• **Data to process**:
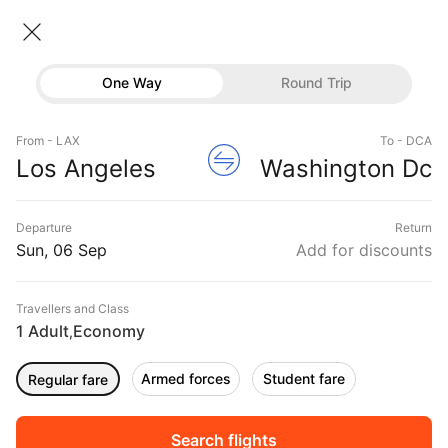
Los angeles → Washington dc
06 Sep • Economy • 1 Traveller
Home
Flights
International flight schedules
One Way
Round Trip
Flights from Los angeles
Flights
Los angeles to Washington dc Flights
From - LAX
To - DCA
Hotels
Book Los angeles to Washington dc Flight Tickets,
Los Angeles
Washington Dc
Fares @₹8545 + 10,000 Off
Buses
Departure
Return
Offers
Sun, 06 Sep
Add for discounts
Travellers and Class
1 Adult
Economy
,
Armed forces
Student fare
Regular fare
Fri, 04 Sep
Sat, 05 Sep
Sun, 06 Sep
Rs.
9,444
Rs.
12,042
Rs.
15,762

• **Exercise**:
The result should be the listing above, restated exactly, with no pictures in it.

• **The completed task**:
Los angeles → Washington dc
06 Sep • Economy • 1 Traveller
Home
Flights
International flight schedules
One Way
Round Trip
Flights from Los angeles
Flights
Los angeles to Washington dc Flights
From - LAX
To - DCA
Hotels
Book Los angeles to Washington dc Flight Tickets,
Los Angeles
Washington Dc
Fares @₹8545 + 10,000 Off
Buses
Departure
Return
Offers
Sun, 06 Sep
Add for discounts
Travellers and Class
1 Adult
Economy
,
Armed forces
Student fare
Regular fare
Fri, 04 Sep
Sat, 05 Sep
Sun, 06 Sep
Rs.
9,444
Rs.
12,042
Rs.
15,762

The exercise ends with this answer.